## [Exercise aim]
All that is needed is a count of the lines in this data that contain the word "dans".

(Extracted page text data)
▶
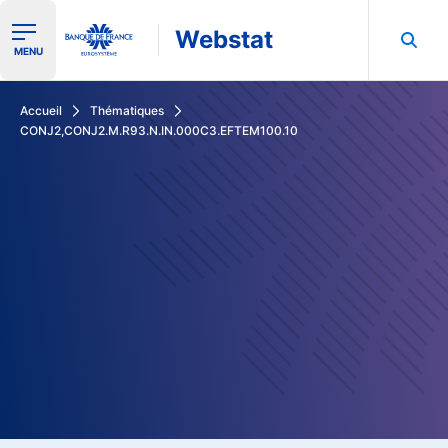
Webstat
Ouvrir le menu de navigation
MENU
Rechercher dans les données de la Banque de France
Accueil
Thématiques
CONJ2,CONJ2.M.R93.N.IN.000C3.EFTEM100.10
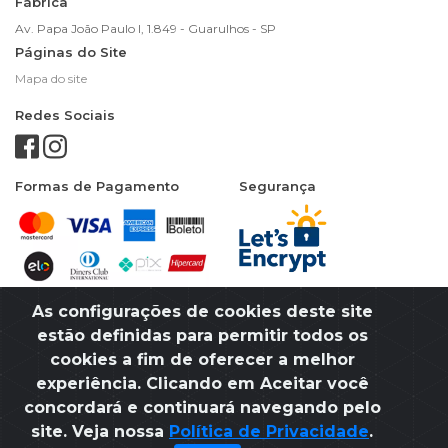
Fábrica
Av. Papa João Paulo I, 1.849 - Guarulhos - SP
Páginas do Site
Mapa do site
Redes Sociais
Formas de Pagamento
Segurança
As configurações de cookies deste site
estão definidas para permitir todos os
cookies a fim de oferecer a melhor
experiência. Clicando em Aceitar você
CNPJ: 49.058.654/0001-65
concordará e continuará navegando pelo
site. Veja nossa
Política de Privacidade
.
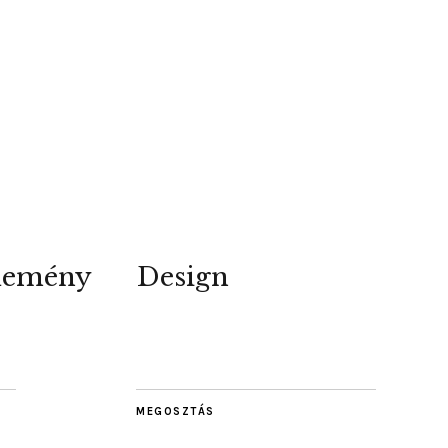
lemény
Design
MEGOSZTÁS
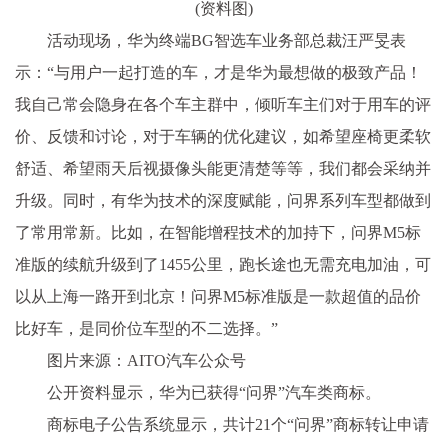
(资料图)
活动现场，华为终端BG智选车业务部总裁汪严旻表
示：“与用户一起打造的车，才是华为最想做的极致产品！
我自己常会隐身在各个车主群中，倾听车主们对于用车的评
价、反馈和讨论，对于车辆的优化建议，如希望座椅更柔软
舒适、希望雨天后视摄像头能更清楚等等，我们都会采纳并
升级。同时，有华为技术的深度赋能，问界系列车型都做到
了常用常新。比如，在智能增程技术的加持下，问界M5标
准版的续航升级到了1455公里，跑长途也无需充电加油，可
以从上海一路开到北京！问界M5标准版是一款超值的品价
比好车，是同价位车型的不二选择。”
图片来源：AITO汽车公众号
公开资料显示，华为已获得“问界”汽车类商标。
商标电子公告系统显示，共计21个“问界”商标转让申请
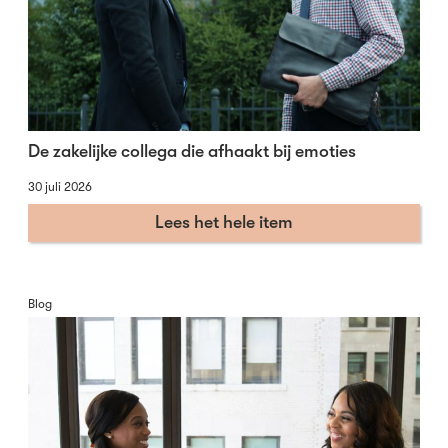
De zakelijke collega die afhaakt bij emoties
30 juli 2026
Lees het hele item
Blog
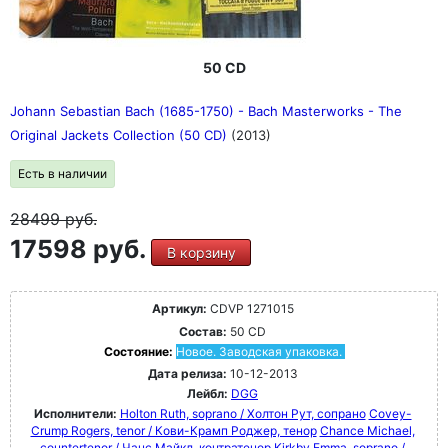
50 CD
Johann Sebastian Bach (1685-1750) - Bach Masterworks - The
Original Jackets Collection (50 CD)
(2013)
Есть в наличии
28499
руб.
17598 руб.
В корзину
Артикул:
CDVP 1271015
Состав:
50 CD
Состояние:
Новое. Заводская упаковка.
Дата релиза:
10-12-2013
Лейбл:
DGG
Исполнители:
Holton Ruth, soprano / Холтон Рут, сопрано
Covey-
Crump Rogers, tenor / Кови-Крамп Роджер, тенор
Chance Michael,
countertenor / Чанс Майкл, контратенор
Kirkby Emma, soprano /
◀
▶
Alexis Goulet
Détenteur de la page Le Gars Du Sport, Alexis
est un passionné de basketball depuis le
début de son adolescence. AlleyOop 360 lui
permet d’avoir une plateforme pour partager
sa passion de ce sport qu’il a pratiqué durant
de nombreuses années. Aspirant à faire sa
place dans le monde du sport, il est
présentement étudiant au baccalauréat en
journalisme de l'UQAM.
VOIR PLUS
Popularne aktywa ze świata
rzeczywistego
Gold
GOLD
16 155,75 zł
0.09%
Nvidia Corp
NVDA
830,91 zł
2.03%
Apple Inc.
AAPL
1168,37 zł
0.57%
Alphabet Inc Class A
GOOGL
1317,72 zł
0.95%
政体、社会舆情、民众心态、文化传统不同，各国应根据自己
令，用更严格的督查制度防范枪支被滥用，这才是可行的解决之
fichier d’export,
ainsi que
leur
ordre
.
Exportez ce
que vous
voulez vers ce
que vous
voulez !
◀
▶
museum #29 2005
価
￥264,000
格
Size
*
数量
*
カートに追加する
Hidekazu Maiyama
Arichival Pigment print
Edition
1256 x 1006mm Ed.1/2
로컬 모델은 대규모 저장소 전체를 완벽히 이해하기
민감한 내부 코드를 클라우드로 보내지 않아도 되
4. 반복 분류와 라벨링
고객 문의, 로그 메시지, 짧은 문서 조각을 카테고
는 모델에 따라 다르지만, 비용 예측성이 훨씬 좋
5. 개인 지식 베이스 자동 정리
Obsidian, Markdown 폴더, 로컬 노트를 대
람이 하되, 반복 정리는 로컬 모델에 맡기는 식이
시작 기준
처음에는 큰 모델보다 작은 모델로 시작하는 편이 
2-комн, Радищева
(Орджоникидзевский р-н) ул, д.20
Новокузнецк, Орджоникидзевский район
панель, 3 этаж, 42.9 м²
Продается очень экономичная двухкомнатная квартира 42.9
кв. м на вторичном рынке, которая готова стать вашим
◀
## [Written response]
2